Le syndicat mixte pour le rétablissement du caractère maritime du Mont-Saint-Michel a annoncé que 80% des observations recueillies par l'enquête publique ont reçu un avis favorable.

Les premiers éléments de l'enquête publique sur le projet d'aménagement du Mont-Saint-Michel ont été discutés aujourd'hui au conseil régional de Basse-Normandie. Le syndicat mixte pour le rétablissement du caractère maritime du Mont-Saint-Michel a indiqué à cette occasion que " plus de 800 observations écrites et courriers, en grande partie favorables au projet (à 80%), ont été, au total, consignées ou annexées dans les registres " mis à disposition du public lors de l'enquête publique qui s'est déroulée du 23 juillet eu 23 septembre.

L'action qui sera menée entre 2003 et 2008 doit permettre de libérer le mont, classé à l'UNESCO depuis 1979, de l'emprise des herbus qui l'enserrent, de le débarrasser du stationnement qui le dépare et de l'alléger de la digue-route qui le cloue au continent et barre ses remparts.

Le projet se divise en deux volets. Le premier concerne l'accessibilité du mont. Avec la construction d'un nouveau " pont-passerelle ", la traversée permettra aux touristes d'approcher le mont avec un angle de vue remarquable. En effet, débarrassé de la digue-route et des parkings sur les grèves, le rocher de l'Archange n'apparaîtra plus défiguré aux visiteurs. Ces derniers, au terme d'un parcours d'approche progressif ouvrant la vue sur Tombelaine jusqu'à la Petite Baie, découvriront un mont uniquement ceint par les remparts et les grèves.

C'est le dernier kilomètre de la digue-route actuelle qui va être remodelé pour s'achever en " jetée ", comme l'appellent ses concepteurs. Légèrement incurvée vers l'ouest elle s'arrêtera à 300 mètres des remparts, avant un plan incliné pour revenir au niveau du mont depuis les hauteurs des pylônes fins sur lesquels reposera ce pont . Les voyageurs iront à pieds ou en navette (silencieuse et électrique) depuis le parking jusqu'au mont. Les piétons chemineront de chaque côté d'une voie centrale réservée à ces navettes, décaissée de quelques centimètres. L'équipe lauréate pour ce projet est composée de Feichtinger Architectes et de BET Schlaich.

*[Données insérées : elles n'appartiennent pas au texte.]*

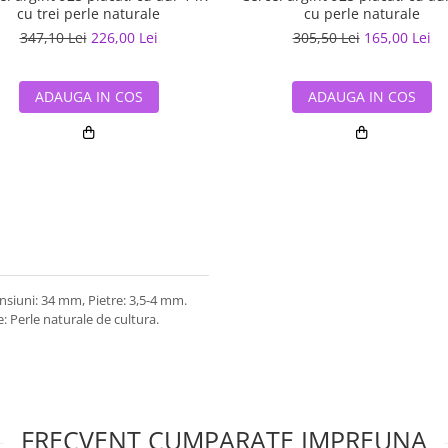
cu trei perle naturale
cu perle naturale
347,10 Lei
226,00 Lei
305,50 Lei
165,00 Lei
ADAUGA IN COS
ADAUGA IN COS
ensiuni: 34 mm, Pietre: 3,5-4 mm.
e: Perle naturale de cultura.
FRECVENT CUMPARATE IMPREUNA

Avec cette nouvelle route, la disparition de la circulation sur les 2 km reliant le mont au continent entraînera immanquablement une baisse de la pollution et de la nuisance sonore. Actuellement, en période de pointe, ce sont plus de 1.000 véhicules qui traversent le gué dans les deux sens toutes les heures.

Le deuxième volet, hydraulique, prévoit la construction d'un nouveau barrage permettant de générer des chasses suffisantes pour déblayer les abords du Mont-Saint-Michel des sédiments qui s'y accumulent. Ces chasses seront réparties dans deux chenaux séparés par un seuil de partage, dans lesquels le Couesnon pourra largement divaguer.

Le respect de l'environnement

" Ne perturbant en rien le phénomène naturel de sédimentation de la Petite Baie, ce dispositif général a été mis au point au terme de quatre années d'études et de recherches hydrosédimentaires menées par un laboratoire spécialisé, la Sogreah. Une commission scientifique internationale a validé l'ensemble de ces aménagements ", souligne le syndicat.

Le projet a été commencé en 1995, sur l'initiative de l'Etat et des Collectivités territoriales concernées. Le budget de l'opération est chiffré à 134 millions d'euros, répartis entre les Collectivités territoriales et l'Etat, avec les contributions de l'Union européenne et de l'Agence de l'eau.

A la sortie de la réunion du conseil régional, le syndicat a indiqué que " la commission d'enquête poursuit son travail d'analyse " et qu'elle " envisage de remettre son rapport et ses conclusions aux préfets concernés début 2003, ce qui permet d'envisager l'obtention des autorisations nécessaires au printemps 2003 ". Selon le calendrier prévisionnel, les travaux pourraient commencer en fin d'année 2003 ou en début d'année 2004.